Karawang, 23 Oktober 2025

Program Studi Pendidikan Masyarakat Fakultas Keguruan dan Ilmu Pendidikan (FKIP) Universitas Singaperbangsa Karawang kembali melaksanakan kegiatan Praktisi Mengajar. Kegiatan ini berlangsung pada Kamis, 23 Oktober 2025 di gedung Aula FKIP Unsika, dalam perkuliahan Evaluasi Program Pendidikan Masyarakat yang diampu oleh Dr. Tika Santika, S.Pd., M.Pd.



Kegiatan ini menghadirkan Bapak Tasim Setiabudi, seorang Penilik (PAUD dan Pendidikan Masyarakat) yang telah berpengalaman sejak tahun 2006 hingga sekarang. Dengan pengalamannya di lapangan, beliau memberikan wawasan mendalam tentang mekanisme dan praktik evaluasi program pendidikan masyarakat, khususnya di satuan PAUD dan lembaga pendidikan nonformal.

Kegiatan praktisi mengajar ini diikuti oleh mahasiswa semester 5 yang sedang menempuh mata kuliah Evaluasi Program Pendidikan Masyarakat. Dalam sesi pembelajaran, Bapak Tasim memaparkan berbagai hal penting mulai dari konsep dasar evaluasi, tahapan pelaksanaan, instrumen penilaian, hingga tantangan yang sering dihadapi dalam mengevaluasi program di tingkat masyarakat.

Beliau menekankan bahwa evaluasi bukan sekadar kegiatan administratif, tetapi merupakan proses strategis untuk memastikan efektivitas, efisiensi, dan relevansi program. Evaluasi yang baik akan membantu lembaga mengetahui sejauh mana tujuan program tercapai dan apa yang perlu diperbaiki agar kegiatan pendidikan masyarakat dapat lebih berdampak.

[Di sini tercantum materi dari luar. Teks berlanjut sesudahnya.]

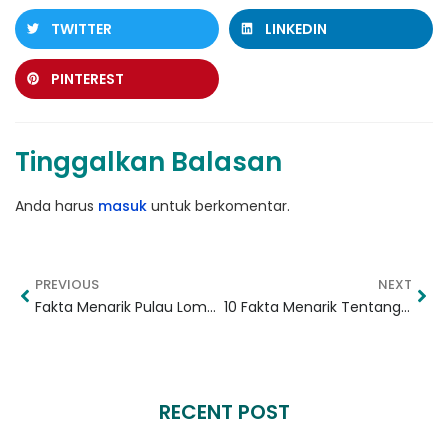
TWITTER
LINKEDIN
PINTEREST
Tinggalkan Balasan
Anda harus
masuk
untuk berkomentar.
PREVIOUS
NEXT
Fakta Menarik Pulau Lombok Yang Perlu Kita Ketahui
10 Fakta Menarik Tentang Pantai Cemara Lombok
RECENT POST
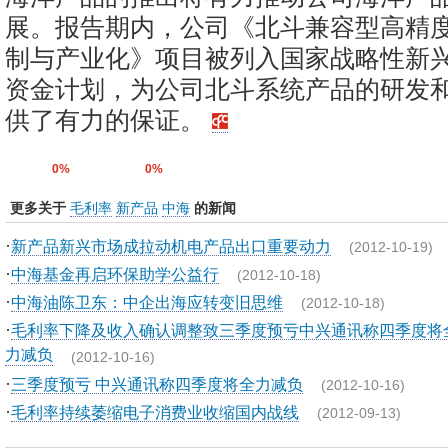
展。报告期内，公司《北斗兼容型高精
制与产业化》项目被列入国家战略性新
资金计划，为公司北斗系统产品的研发
供了有力的保证。
0%
0%
更多关于
毛利率
新产品
中海
的新闻
·
新产品新兴市场成拉动机电产品出口重要动力
(2012-10-19)
·
中海基金再启环保助学公益行
(2012-10-18)
·
中海油陈卫东：中企出海应转变旧思维
(2012-10-18)
·
毛利率下降及收入确认调整致三季度预亏中兴通讯称四季度将
力减负
(2012-10-16)
·
三季度预亏 中兴通讯称四季度将全力减负
(2012-10-16)
·
毛利率持续萎缩电子消费业收缩国内战线
(2012-09-13)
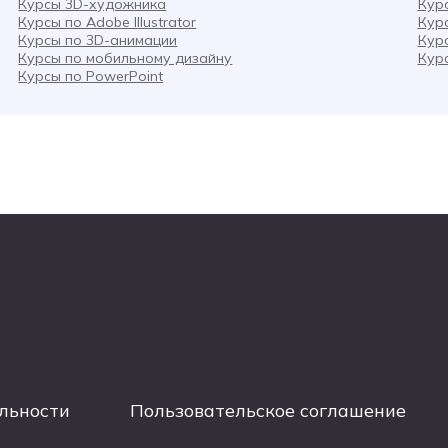
Курсы 3D-художника
Кур
Курсы по Adobe Illustrator
Кур
Курсы по 3D-анимации
Кур
Курсы по мобильному дизайну
Кур
Курсы по PowerPoint
льности
Пользовательское соглашение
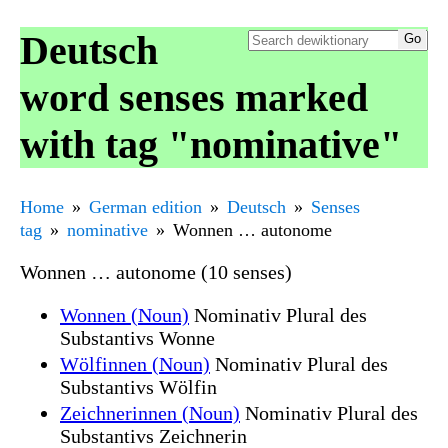
Deutsch
word senses marked
with tag "nominative"
Home
German edition
Deutsch
Senses
tag
nominative
Wonnen … autonome
Wonnen … autonome (10 senses)
Wonnen (Noun)
Nominativ Plural des
Substantivs Wonne
Wölfinnen (Noun)
Nominativ Plural des
Substantivs Wölfin
Zeichnerinnen (Noun)
Nominativ Plural des
Substantivs Zeichnerin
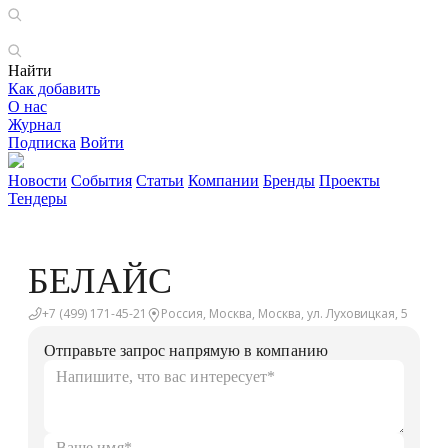
Найти
Как добавить
О нас
Журнал
Подписка
Войти
Новости
События
Статьи
Компании
Бренды
Проекты
Тендеры
БЕЛАЙС
+7 (499) 171-45-21
Россия, Москва, Москва, ул. Луховицкая, 5
Отправьте запрос напрямую в компанию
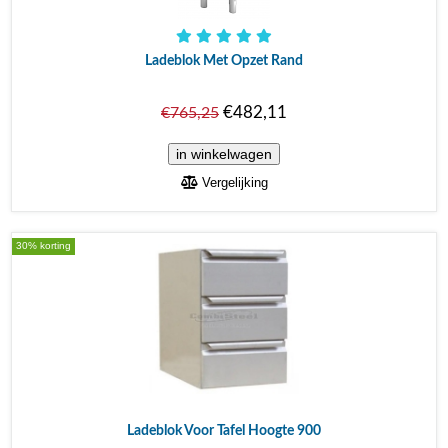
Ladeblok Met Opzet Rand
€482,11
€765,25
Vergelijking
30% korting
Ladeblok Voor Tafel Hoogte 900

Mahasiswa tampak antusias mengikuti kegiatan ini. Banyak di antara mereka yang aktif berdiskusi dan mengajukan pertanyaan terkait kondisi riil pelaksanaan program di lapangan. Melalui penjelasan langsung dari praktisi, mahasiswa memperoleh pemahaman nyata tentang bagaimana teori yang mereka pelajari di kelas diterapkan dalam konteks sosial yang sebenarnya.

Menurut Dr. Tika Santika, kegiatan ini menjadi upaya nyata untuk menghubungkan dunia akademik dengan praktik profesional. “Melalui program praktisi mengajar, mahasiswa tidak hanya belajar dari buku, tetapi juga dari pengalaman nyata para ahli di lapangan. Ini menjadi bekal penting untuk mereka ketika nanti terjun dalam dunia kerja dan pengabdian masyarakat,” ujarnya.



Kegiatan ini sekaligus menjadi bukti komitmen FKIP UNSIKA, khususnya Program Studi Pendidikan Masyarakat, dalam menghadirkan pembelajaran yang kontekstual, inspiratif, dan berbasis pengalaman nyata, guna mencetak lulusan yang kompeten, reflektif, dan siap berkontribusi dalam pembangunan pendidikan masyarakat di Indonesia.